The MATCH List is a Mastercard-maintained database of merchants and their owners whose merchant accounts have been terminated by an acquiring bank for cause. It is used by acquirers and processors during merchant underwriting to identify applicants with a history of serious processing violations.
Diving Deeper into MATCH List
The MATCH List, which stands for Member Alert to Control High-Risk Merchants, was developed by Mastercard as a shared risk management tool for the acquiring community. Before its existence, an acquirer that terminated a merchant for fraud or excessive chargebacks had no reliable way to communicate that termination to other acquirers. A bad actor could simply apply to a new processor, obtain a fresh merchant account, and continue the same problematic behavior with no visibility into their history. The MATCH List closed that gap by creating a centralized, network-accessible record of terminated merchants that any participating acquirer can query during underwriting.
The MATCH List operates under formal Mastercard rules. When an acquirer terminates a merchant account for a qualifying reason, they are required to add the merchant to the MATCH List within a defined timeframe. The entry includes the merchant’s business name, address, and principal owner information, meaning that the owners themselves, not just the business entity, are listed. This is a critical detail: a merchant who closes one business and opens another under a different name will still be identified if the same principal is listed on the new application.
There are 14 reason codes that can trigger a MATCH listing, and they vary significantly in severity. Reason Code 4 covers excessive chargebacks, defined as a chargeback-to-transaction ratio exceeding 1% in any single month. Reason Codes 7 and 8 cover fraud, including situations where the merchant was found to have facilitated or participated in fraudulent transactions. Reason Code 9 covers money laundering, one of the most serious listings, and is nearly impossible to overcome with future acquirers. Reason Code 12 covers PCI DSS non-compliance following a data breach. Other codes cover violations such as illegal transactions, collusion, and bankruptcy. The reason code attached to a MATCH listing heavily influences how future acquirers respond to an application from that merchant.
A MATCH listing does not automatically disqualify a merchant from obtaining a new processing account, but it dramatically narrows the field of willing acquirers and changes the terms of any relationship that can be established. Most mainstream acquiring banks will decline a MATCH-listed merchant outright regardless of the reason code. Specialized high-risk processors may be willing to work with MATCH-listed merchants depending on the nature and age of the listing, but will typically impose significantly higher rates, larger reserves, lower volume caps, and more intensive monitoring as a condition of approval.

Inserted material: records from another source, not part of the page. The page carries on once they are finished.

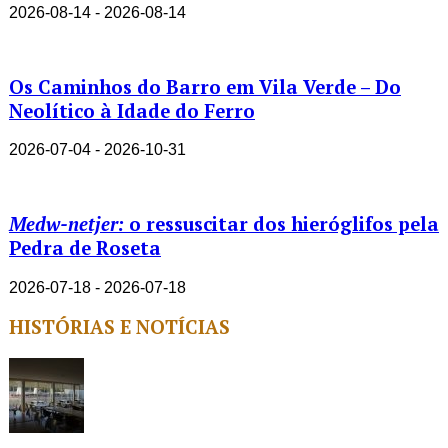
2026-08-14 - 2026-08-14
Os Caminhos do Barro em Vila Verde – Do
Neolítico à Idade do Ferro
2026-07-04 - 2026-10-31
Medw-netjer:
o ressuscitar dos hieróglifos pela
Pedra de Roseta
2026-07-18 - 2026-07-18
HISTÓRIAS E NOTÍCIAS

MATCH records remain on file for five years from the date the entry was added. After five years, the record is automatically purged. Merchants who believe they were listed incorrectly, either because the listing was made in error or because the reason code does not accurately reflect the circumstances of the termination, can request removal through the acquirer that added them. However, the original acquirer is under no obligation to remove an accurate entry, and disputes are difficult to resolve without legal intervention. In cases where a merchant believes the listing was retaliatory or factually wrong, engaging a payments attorney is often the most viable path.
For ISOs and agents, checking the MATCH List before submitting a merchant application is standard practice and in many cases required under their processing agreements. Submitting an application for a MATCH-listed merchant without disclosing the listing to the acquiring bank can jeopardize the ISO’s own relationship with that acquirer and potentially trigger their own contractual penalties. Experienced agents use MATCH screening as part of their standard pre-qualification process, setting expectations with prospective merchants early and directing MATCH-listed applicants to the appropriate high-risk channels rather than wasting time on applications that will be declined.